Background— The aim of this substudy of the EUROINJECT-ONE double-blind randomized trial was to analyze changes in myocardial perfusion in NOGA-defined regions with intramyocardial injections of plasmid encoding plasmid human (ph)VEGF-A 165 using an elaborated transformation algorithm. Methods and Results— After randomization, 80 no-option patients received either active, phVEGF-A 165 (n=40), or placebo plasmid (n=40) percutaneously via NOGA-Myostar injections. The injected area (region of interest, ROI) was delineated as a best polygon by connecting of the injection points marked on NOGA polar maps. The ROI was projected onto the baseline and follow-up rest and stress polar maps of the 99m-Tc-sestamibi/tetrofosmin single-photon emission computed tomography scintigraphy calculating the extent and severity (expressed as the mean normalized tracer uptake) of the ROI automatically. The extents of the ROI were similar in the VEGF and placebo groups (19.4±4.2% versus 21.5±5.4% of entire myocardium). No differences were found between VEGF and placebo groups at baseline with regard to the perfusion defect severity (rest: 69±11.7% versus 68.7±13.3%; stress: 63±13.3% versus 62.6±13.6%; and reversibility: 6.0±7.7% versus 6.7±9.0%).

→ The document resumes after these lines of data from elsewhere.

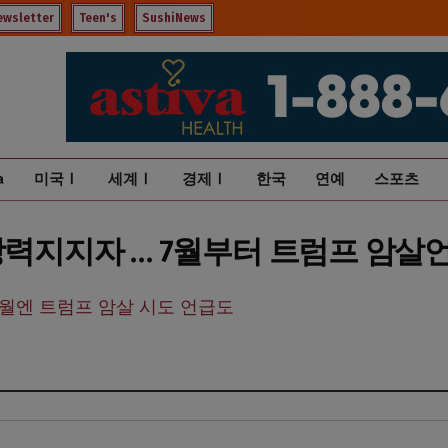
ewsletter
Teen's
SushiNews
a
미국Ⅰ
세계Ⅰ
경제Ⅰ
한국
연예
스포츠
강력지지자 … 7월부터 트럼프 암살
7월엔 트럼프 암살 시도 언급도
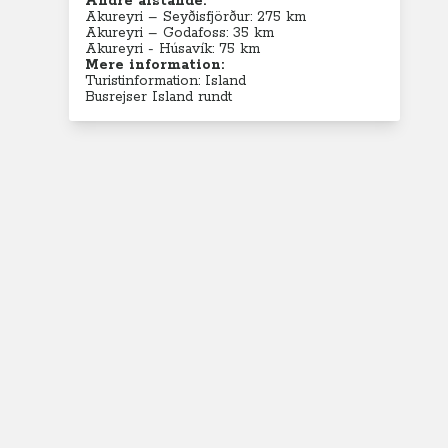
Andre afstande:
Akureyri – Seyðisfjörður: 275 km
Akureyri – Godafoss: 35 km
Akureyri - Húsavík: 75 km
Mere information:
Turistinformation: Island
Busrejser Island rundt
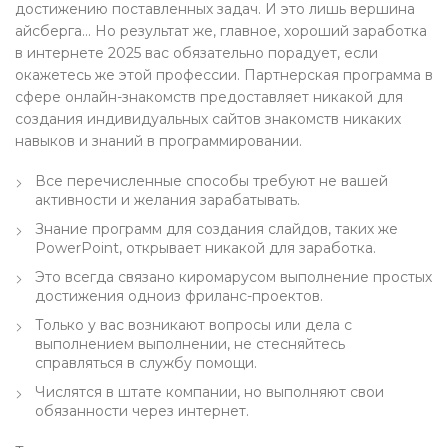
достижению поставленных задач. И это лишь вершина
айсберга… Но результат же, главное, хороший заработка
в интернете 2025 вас обязательно порадует, если
окажетесь же этой профессии. Партнерская программа в
сфере онлайн-знакомств предоставляет никакой для
создания индивидуальных сайтов знакомств никаких
навыков и знаний в программировании.
Все перечисленные способы требуют не вашей
активности и желания зарабатывать.
Знание программ для создания слайдов, таких же
PowerPoint, открывает никакой для заработка.
Это всегда связано киромарусом выполнение простых
достижения одноиз фриланс-проектов.
Только у вас возникают вопросы или дела с
выполнением выполнении, не стесняйтесь
справляться в службу помощи.
Числятся в штате компании, но выполняют свои
обязанности через интернет.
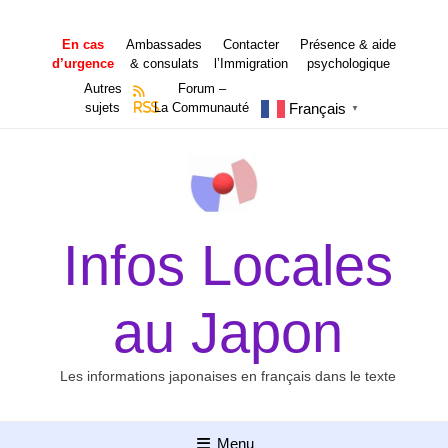
Aller
au
En cas
Ambassades
Contacter
Présence & aide
contenu
d’urgence
& consulats
l’Immigration
psychologique
Autres
Forum –
Français
sujets
RSS
La Communauté
▼
Infos Locales
au Japon
Les informations japonaises en français dans le texte
Menu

At follow-up, a trend toward improvement in perfusion defect severity at stress was observed in VEGF group as compared with placebo (68.5±11.9% versus 62.5±13.5%, P =0.072) without reaching normal values. The reversibility of the ROI decreased significantly at follow-up in VEGF group as compared with the placebo group (1.2±9.0% versus 7.1±9.0%, P =0.016). Twenty-one patients in VEGF and 8 patients in placebo group ( P <0.01) exhibited an improvement in tracer uptake during stress, defined as a ≥5% increase in the normalized tracer uptake of the ROI. Conclusions— Projection of the NOGA-guided injection area onto the single-photon emission computed tomography polar maps permits quantitative evaluation of myocardial perfusion in regions treated with angiogenic substances. Injections of phVEGF A 165 plasmid improve, but do not normalize, the stress-induced perfusion abnormalities.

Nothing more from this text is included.